In response to public discontent, MP Clive Betts tried to campaign to prevent the demolition of the relic however it was unsuccessful. The £250,000 fee to either maintain or move the signal box was deemed too expensive by the Council and Network Rail.

Those protective of the signal box took to Facebook to voice their concerns including Michael Davison who captured footage of the demolition.

He stated: “it’s a shame how it was just ripped apart.

“A piece of local history down the drain, sad really.”

 Many others questioned why it needed to be demolished and could not be retained or placed in a rail museum.

Beighton Signal Box prior to its demolition.

Its sentimental value has become evermore important as it was one of the 500 signal boxes that remain in the UK out of the 10,000 which once lined British railways.

Anthony Siddal, Operations Manager for Network Rail told the BBC: “It was very well-loved by the community, plenty of people would walk past and wave”.

However, the signal box had not been used since 1954 and as a spokesperson from Network Rail identified that it would be too expensive to maintain without an “operational purpose”.

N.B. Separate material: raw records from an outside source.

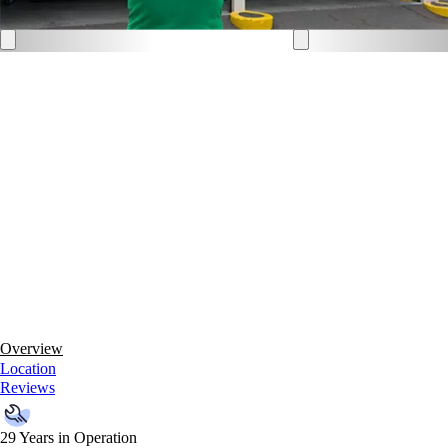
Overview
Location
Reviews
29 Years in Operation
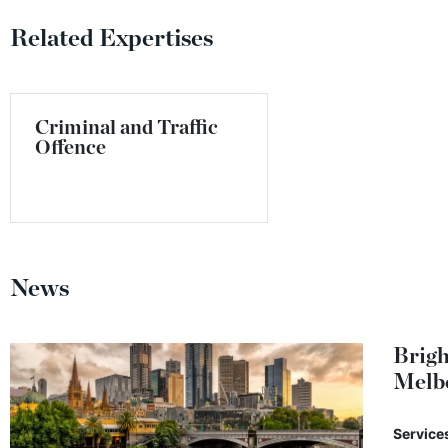
Related Expertises
Criminal and Traffic
Offence
News
Brigh
Melb
Service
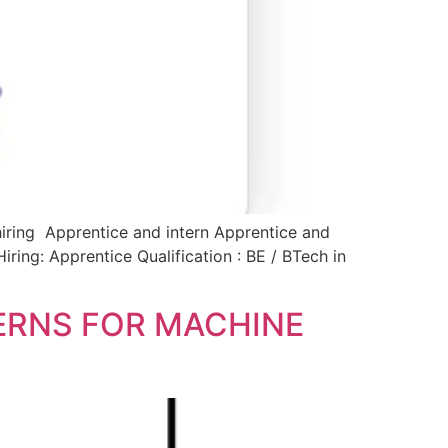
hiring Apprentice and intern Apprentice and
iring: Apprentice Qualification : BE / BTech in
TERNS FOR MACHINE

The upgrade campaign is planned to be completed around the 21st March. This will disrupt Northern Rail services between Sheffield, Worksop, Retford and Lincoln.

The transport will be replaced by an increase in bus travel whilst the work is being complete. 

Despite this, the main issue to the Beighton community is not concern over their travel, it is the destruction of history. Although it had not been used since the station closed, it was still a vital part of the Beighton community.

The community believe that Network Rail and the Council could have done more to save the historical signal box and are aggrieved.